One year ago, days before the Land and Sea Rally, Northern Pulp announced that its plan to discharge effluent into Pictou Harbour would not work, due to risks from ice and the presence of shipwrecks. It would need to find another route. Then the company went quiet.

Almost four months later, in October 2018, a leak from Northern Pulp’s effluent pipe was discovered by neighbours out for a walk. Not everyone realizes that Northern Pulp is required to have a system in place to immediately alert the company to a pipe leak. Why that system did not work, how much effluent leaked and what was the composition of the effluent? — all these questions remain unanswered today, nine months later.

Yet the day after the leak was discovered, Northern Pulp announced a new pipe route. The company planned to run its effluent pipe 11 kilometres overland, through the Town of Pictou’s watershed, underwater through Caribou Harbour, the busiest fishing wharf on the Nova Scotia side of the Strait, four kilometres through a scallop protected area, to discharge effluent offshore of Caribou Island.

Fishermen are as determined as ever to protect the Northumberland Strait, and we support the closure of Boat Harbour on schedule.

It’s hardly surprising that the mayor of Pictou objected, and local fishermen gathered for a floating protest across the entrance to Caribou Harbour, in opposition to survey activity for the new route.

Fast-forward to Jan. 31, 2019. As Pictou Landing First Nation held a countdown celebration, marking 365 days to the end of 53 years of pollution of their community, Northern Pulp held a press conference to announce it was submitting its project for environmental assessment, and would ask for an extension to the Boat Harbour Act for as long as needed to allow the mill to continue operating without interruption.

But the information the company submitted to the Nova Scotia Environment Department had holes big enough to drive the P.E.I. ferry through.

Our organizations, along with hundreds of other people, submitted detailed information to the Environment Department, pointing out the gaps and errors in Northern Pulp’s submission. Biologists, chemists, ecologists, pharmacists and physicians added their expertise to the local knowledge of fishers and residents, pointing to risk after risk, from the delicate ecosystem of the Strait, to the health of local residents.

The problems with Northern Pulp’s information were too big, and too public, to be ignored. The Environment Department did not approve Northern Pulp’s project, and required the company to provide more information in 19 critical areas. The missing information included things pertaining to wetlands, species at risk, migratory birds, freshwater and marine fish, effluent composition, marine water quality, ice impacts, air contaminants, impacts on human health and more.

And that is where we stand now. Northern Pulp has not yet presented a viable plan. Pulp effluent must stop flowing into Boat Harbour in seven months’ time.

Fishermen are as determined as ever to protect the Northumberland Strait, and we support the closure of Boat Harbour on schedule.

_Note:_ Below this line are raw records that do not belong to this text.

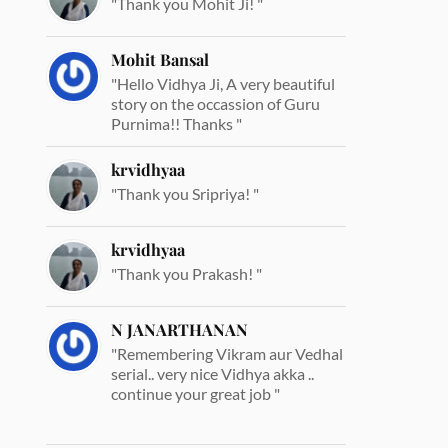
"Thank you Mohit Ji! "
Mohit Bansal
"Hello Vidhya Ji, A very beautiful
story on the occassion of Guru
Purnima!! Thanks "
krvidhyaa
"Thank you Sripriya! "
krvidhyaa
"Thank you Prakash! "
N JANARTHANAN
"Remembering Vikram aur Vedhal
serial.. very nice Vidhya akka ..
continue your great job "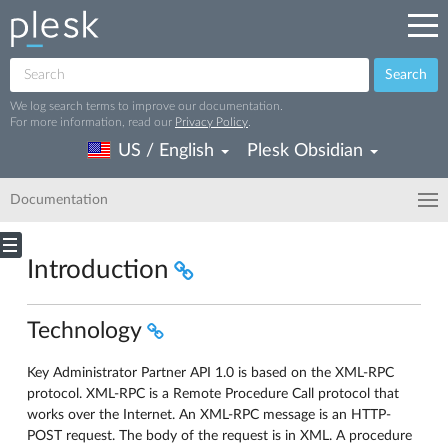
Search
We log search terms to improve our documentation.
For more information, read our
Privacy Policy
.
US / English
Plesk Obsidian
Documentation
Introduction
Technology
Key Administrator Partner API 1.0 is based on the XML-RPC
protocol. XML-RPC is a Remote Procedure Call protocol that
works over the Internet. An XML-RPC message is an HTTP-
POST request. The body of the request is in XML. A procedure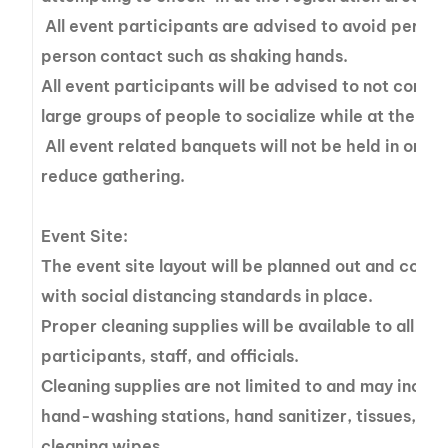
All event participants are advised to avoid perso
person contact such as shaking hands.
All event participants will be advised to not congr
large groups of people to socialize while at the eve
All event related banquets will not be held in order
reduce gathering.
Event Site:
The event site layout will be planned out and cons
with social distancing standards in place.
Proper cleaning supplies will be available to all ev
participants, staff, and officials.
Cleaning supplies are not limited to and may includ
hand-washing stations, hand sanitizer, tissues, an
cleaning wipes.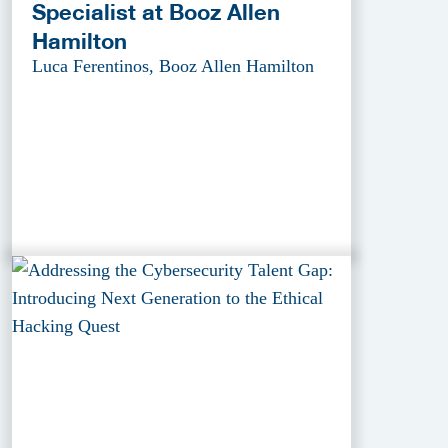
Specialist at Booz Allen
Hamilton
Luca Ferentinos, Booz Allen Hamilton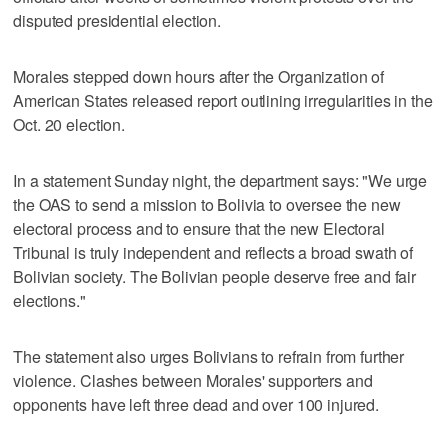
disputed presidential election.
Morales stepped down hours after the Organization of
American States released report outlining irregularities in the
Oct. 20 election.
In a statement Sunday night, the department says: "We urge
the OAS to send a mission to Bolivia to oversee the new
electoral process and to ensure that the new Electoral
Tribunal is truly independent and reflects a broad swath of
Bolivian society. The Bolivian people deserve free and fair
elections."
The statement also urges Bolivians to refrain from further
violence. Clashes between Morales' supporters and
opponents have left three dead and over 100 injured.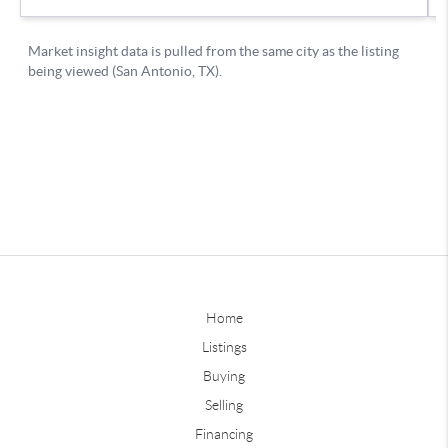
Home
Listings
Buying
Selling
Financing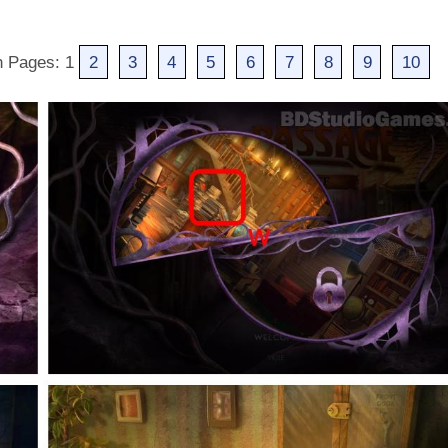
h Pages: 1
2
3
4
5
6
7
8
9
10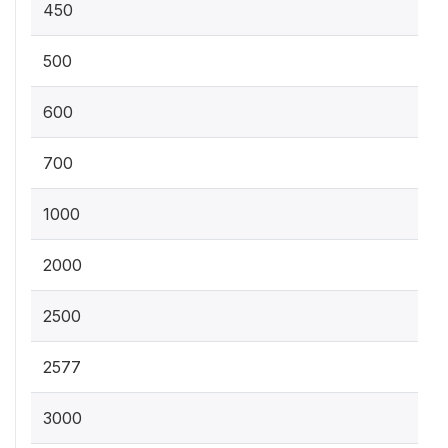
450
500
600
700
1000
2000
2500
2577
3000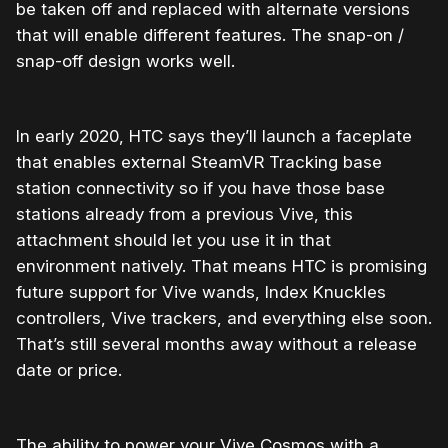
be taken off and replaced with alternate versions
that will enable different features. The snap-on /
snap-off design works well.
In early 2020, HTC says they’ll launch a faceplate
that enables external SteamVR Tracking base
station connectivity so if you have those base
stations already from a previous Vive, this
attachment should let you use it in that
environment natively. That means HTC is promising
future support for Vive wands, Index Knuckles
controllers, Vive trackers, and everything else soon.
That’s still several months away without a release
date or price.
The ability to power your Vive Cosmos with a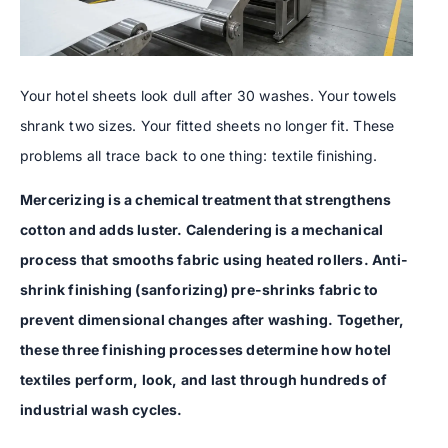
Your hotel sheets look dull after 30 washes. Your towels
shrank two sizes. Your fitted sheets no longer fit. These
problems all trace back to one thing: textile finishing.
Mercerizing is a chemical treatment that strengthens
cotton and adds luster. Calendering is a mechanical
process that smooths fabric using heated rollers. Anti-
shrink finishing (sanforizing) pre-shrinks fabric to
prevent dimensional changes after washing. Together,
these three finishing processes determine how hotel
textiles perform, look, and last through hundreds of
industrial wash cycles.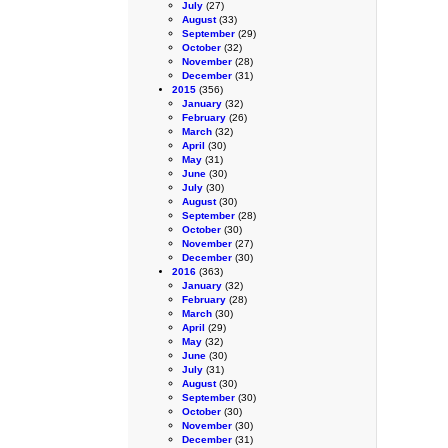
July
(27)
August
(33)
September
(29)
October
(32)
November
(28)
December
(31)
2015
(356)
January
(32)
February
(26)
March
(32)
April
(30)
May
(31)
June
(30)
July
(30)
August
(30)
September
(28)
October
(30)
November
(27)
December
(30)
2016
(363)
January
(32)
February
(28)
March
(30)
April
(29)
May
(32)
June
(30)
July
(31)
August
(30)
September
(30)
October
(30)
November
(30)
December
(31)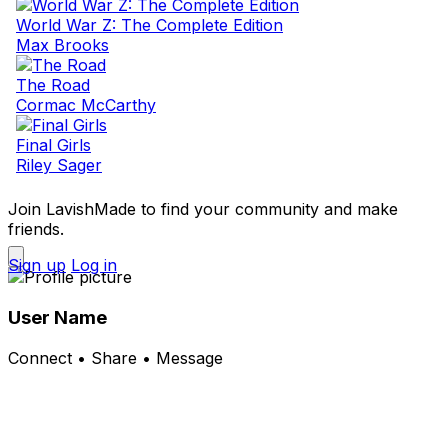
World War Z: The Complete Edition
Max Brooks
The Road
Cormac McCarthy
Final Girls
Riley Sager
Join LavishMade to find your community and make
friends.
Sign up
Log in
User Name
Connect • Share • Message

We do not believe that Northern Pulp’s plan to discharge treated effluent into the Strait can ever meet the environmental standards of not harming fish or fish habitat. Similar plans have been rejected before on environmental grounds.

As lobster season ends, we switch out our gear and get ready to fish for other species in the waters of the Strait — rock crab, scallops, mackerel, herring, tuna. We wait and we watch — ready to ensure there will be no pipe in the Northumberland Strait.

Ronnie Heighton of River John is president, Northumberland Fishermen’s Association.